The Adventures of Mr. Maximillian Bacchus & His Traveling Circus by Clive Barker

The Adventures of Mr. Maximillian Bacchus & His Traveling Circus by Clive Barker

Author:Clive Barker [Barker, Clive]
Language: eng
Format: epub, mobi
Tags: Fantasy
Publisher: Crossroad Press
Published: 2012-11-13T10:35:04+00:00


HOW MR. MAXIMILLIAN BACCHUS' TRAVELLING CIRCUS

REACHED CATHAY,

AND ENTERTAINED

THE COURT OF THE KHAN CALLED KUBLAI

HOW THEY SOUGHT

THE BEARDED BIRD,

and how, at last, Angelo was lost

~ * ~

"In Xanadu did Kublai Khan

A stately pleasure-dome decree:

Where Alph, the sacred river ran

Through caverns measureless to man

Down to sunless sea."

Samuel Taylor Coleridge

This is the final story about Mr. Bacchus and his Travelling Circus, and the journey to Cathay in Asia the Deep, and it concerns how they finally reached that fabled country, and entertained the court of the Khan called Kublai in Xanadu, how they sought the bearded bird in the measureless caves, and how, at last, Angelo was lost.

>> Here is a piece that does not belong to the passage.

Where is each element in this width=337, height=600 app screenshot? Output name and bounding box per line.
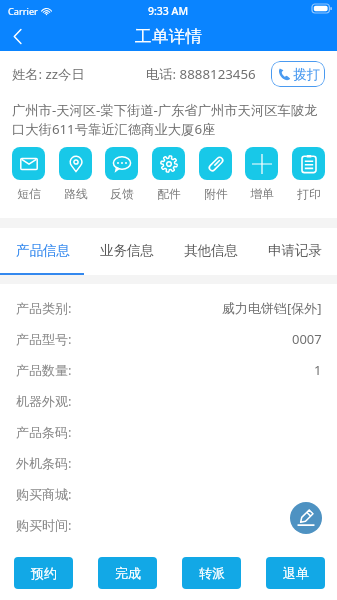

Having left the town perched at the World's Edge far behind them, Mr. Bacchus and his Travelling Circus had crossed the Himalayas, pausing for a day to stand and hear the Yeti sing, and the road to Cathay no longer twisted like a snake on a forked twig, but led, straight as lines on Mr. Bacchus' palm, to another range of mountains. Iron-grey and foreboding, they rose before the tiny caravan as it rattled along the narrow road, their needle points piercing the pale winter sky. To either side of the road the landscape was changing. Through the windows of the caravan misty scenes appeared, one upon another, water-logged rice-fields, with back-clothes of dark trees and mountains; forests of bamboo, masking helmeted warriors on black, snorting horses; smoke-wreathed temples guarded by squatting stone lions with wide jade eyes; and bridges over somber rivulets that bore the last yellow aspen leaves to the salt sea.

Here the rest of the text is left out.